水爆弾は使っている。その威力はもろに食らっているが…メガ根性とやら物で耐えているらしい。
「これって不正じゃないの?」
セコがそう言った。もちろんなつとゆいはとても怖い目つきでセコをにらむ。
なつとゆいはりんのやることに文句を言うなという鋭い目つきで。
その鋭く怖い目つきでにらまれたセコはなぜ反省しなくてはいけないのかという疑問を内心抱きながらも反省し、謝罪した。謝罪をした後なつとゆいに、謝る相手が違うと怒られたのは言うまでもない。
あっという間に1回戦が終わった。
もちろん勝者は…圧倒的なスピードでたどり着いたりん…なのだが。
不正疑惑が浮上して少々口論になっている。
この口論に決着がつくのかはわからないが口論を無視して第二回戦が始まる。
「第二回戦は……」
ちなみに小説家に人は椅子から落ちて気絶しましたが、あの後すぐに意識を取り戻したらしいです。

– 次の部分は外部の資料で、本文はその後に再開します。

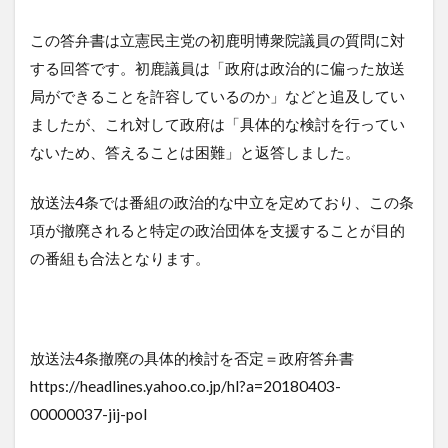
この答弁書は立憲民主党の初鹿明博衆院議員の質問に対
する回答です。初鹿議員は「政府は政治的に偏った放送
局ができることを許容しているのか」などと追及してい
ましたが、これ対して政府は「具体的な検討を行ってい
ないため、答えることは困難」と返答しました。
放送法4条では番組の政治的な中立を定めており、この条
項が撤廃されると特定の政治団体を支援することが目的
の番組も合法となります。
放送法4条撤廃の具体的検討を否定＝政府答弁書
https://headlines.yahoo.co.jp/hl?a=20180403-
00000037-jij-pol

でも椅子から落ちるときに手がパソコンに触れてしまい…押したボタンが悪くデータが消えてしまったそうです。
ずっと家で騒いで泣いてわめいていたら近所の人が苦情を入れに来て「ふざけんな!」と言いながら喧嘩をしているそうです。 説教されていた子供やしていた先生は驚きのあまり「もどろっか」となり説教は消え教室に戻っていきました。救われた子は一人だけいましたね。